Clemson University (TERRA)
LOW-COST ROBOTICS FOR CROP IMPROVEMENT
UPDATED: December 14, 2017
PROJECT TITLE: Biofuel Organism Observation Science and Technology (BOOST)
PROGRAM: Transportation Energy Resources from Renewable Agriculture (TERRA)
TEAM: Clemson University, Carnegie Mellon University, Near Earth Autonomy, Donald Danforth Plant Science Center
TERM: September 2015 – September 2018
PRINCIPAL INVESTIGATOR (PI): Stephen Kresovich
As global energy demand increases, bioenergy remains an important fuel alternative. However, current yields of bioenergy crops, like biomass sorghum, are insufficient to produce large volumes of domestic biofuel. High-throughput strategies that can identify improved crop genotypes earlier in the growth cycle are needed to quickly develop new, high-yield varieties. Greater knowledge of factors that influence crop development can improve breeding. Genomics tools have advanced, and the pace of genotyping has accelerated exponentially while the cost of sequencing has dramatically decreased. The technological challenge has shifted from understanding the genotype to understanding the phenotype – the traits exhibited by the plant as a result of its genotype and its environment (Figure 1). Because traditional breeding approaches are slow and labor-intensive, new approaches to accelerate phenotyping are needed.
Figure 1. Information in the plant genome interacts with biotic and abiotic factors to inform emergent properties across scales.
Sorghum plants possess many valuable attributes, including high biomass-yield potential, drought tolerance, and a sequenced genome. Advanced phenotyping could lead to the identification of new sorghum variants with even higher biomass or increased tolerance. Advances in robotics, remote sensing, and software allow for extraction of massive volumes of data from crops, allowing high-throughput evaluation of traits throughout the growing season. When combined with next-generation DNA sequencing and molecular profiling, these advances enable breeders to rapidly develop crops with desired traits. Nevertheless, complexities in data processing, feature extraction, and data analytics make predictions of crop performance challenging.
The Clemson team seeks to accelerate genetic gain in biomass sorghum by adopting a “system of systems” approach (Figure 2), including robotics, sensing, computer vision, machine learning, and genomics to inform breeding decisions. Specifically, the team is developing sorghum varieties adaptable to hot and high-moisture environments, and to sandy or clay soil. These environments are typical of the challenges in the U.S. Southeast, which are different from production conditions for grain sorghum. These varieties will be optimized for energy biomass grown on land in the Southeast not suitable for food production.
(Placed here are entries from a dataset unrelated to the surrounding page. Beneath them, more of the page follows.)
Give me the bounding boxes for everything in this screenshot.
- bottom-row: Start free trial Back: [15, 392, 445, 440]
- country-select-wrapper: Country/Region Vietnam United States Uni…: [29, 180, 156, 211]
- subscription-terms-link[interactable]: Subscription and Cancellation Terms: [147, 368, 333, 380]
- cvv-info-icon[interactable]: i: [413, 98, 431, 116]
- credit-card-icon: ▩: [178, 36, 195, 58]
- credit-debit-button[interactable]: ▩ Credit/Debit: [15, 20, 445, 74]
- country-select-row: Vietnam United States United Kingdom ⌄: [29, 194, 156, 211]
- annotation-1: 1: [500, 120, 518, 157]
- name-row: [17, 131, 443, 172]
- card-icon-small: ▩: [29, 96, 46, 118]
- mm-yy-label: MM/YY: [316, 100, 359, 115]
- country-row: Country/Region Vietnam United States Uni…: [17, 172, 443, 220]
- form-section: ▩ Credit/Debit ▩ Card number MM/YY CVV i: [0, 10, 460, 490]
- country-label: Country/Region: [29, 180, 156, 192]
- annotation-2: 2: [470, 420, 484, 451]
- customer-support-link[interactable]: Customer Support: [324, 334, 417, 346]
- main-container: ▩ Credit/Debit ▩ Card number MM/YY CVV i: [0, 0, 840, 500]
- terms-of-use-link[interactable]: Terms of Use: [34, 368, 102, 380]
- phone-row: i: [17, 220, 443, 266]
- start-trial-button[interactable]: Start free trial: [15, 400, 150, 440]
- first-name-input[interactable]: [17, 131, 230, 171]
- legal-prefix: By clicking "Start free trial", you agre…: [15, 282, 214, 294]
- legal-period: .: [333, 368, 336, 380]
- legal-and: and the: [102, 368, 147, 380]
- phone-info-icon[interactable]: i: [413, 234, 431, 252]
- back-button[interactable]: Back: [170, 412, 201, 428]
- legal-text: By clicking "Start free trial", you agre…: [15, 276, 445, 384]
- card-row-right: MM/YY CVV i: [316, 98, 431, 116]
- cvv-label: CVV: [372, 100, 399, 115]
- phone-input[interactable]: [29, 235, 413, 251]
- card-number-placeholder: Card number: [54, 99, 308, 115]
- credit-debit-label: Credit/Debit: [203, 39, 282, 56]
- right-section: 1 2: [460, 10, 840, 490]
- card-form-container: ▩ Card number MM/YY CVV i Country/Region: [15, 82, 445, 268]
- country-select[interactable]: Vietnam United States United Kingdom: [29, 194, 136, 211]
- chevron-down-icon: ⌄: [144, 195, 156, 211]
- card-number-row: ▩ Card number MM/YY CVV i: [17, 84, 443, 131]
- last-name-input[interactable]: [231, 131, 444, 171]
Figure 2: A ground robot (left) and unmanned aerial vehicle (top right) automatically collect data in the field, which is then processed to extract phenotypic measurements.For example, RGB images can be used to quantify leaf necrosis (bottom right).
The team developed three sensor packages on autonomous ground rovers and unmanned aerial vehicles (UAVs). The ground-based and aerial platforms use visual, thermal, and LiDAR sensors to evaluate the structure of sorghum. A third platform uses a robotic arm to grasp plant stems and evaluate physiological or compositional traits, including stalk strength. All three platforms have modular sensor packages and can add upgraded sensors.
After collecting data, the team needed to extract phenotypic data to identify optimal trait values. To accomplish this, the team is developing learning algorithms that draw plant boundaries and evaluate traits, and predictive algorithms that estimate end-of-season harvest attributes with early season characteristics. The final step identifies causal genes for optimal trait values and design crossing strategies. If successful, the results will be high-yielding plants (Figure 3) that are well suited to their environment.
Figure 3: A high-yield biomass sorghum plant (right) compared to a normal sorghum plat (left).
The team has formed or partnered with several companies to bring different aspects of the project to market. Carolina Seed Systems, a genetics company, will produce sorghum and other seed, bred for Southeastern conditions; TERRA-SCAN a start-up that provides phenotyping and field scouting services; and Near Earth Autonomy, another start-up, that will market a data collection product derived from the team’s aerial platform. The project expects significant intellectual property in computer vision and machine learning that will be broadly applicable for plant breeding and other agricultural research.
The USDA forecasted that over 90% of U.S. cellulosic bioenergy needs will be met through production in the southern United States, with sorghum as a key feedstock. Success in meeting these demands hinges, in part, on the ability to rapidly identify and breed plants with favorable phenotypes for fuel production in the southern United States. If successful, this project’s technologies will produce precise measurements of plant performance. This data, coupled with genomic technologies and new algorithms, could enable the development of bioenergy crops that sustainably lead to a large supply of biomass for biofuel production.
INTELLECTUAL PROPERTY AND PUBLICATIONS
As of December 2017, the Clemson University project had generated three invention disclosures to ARPA-E. This project has also published the scientific underpinnings of this technology four times in open literature.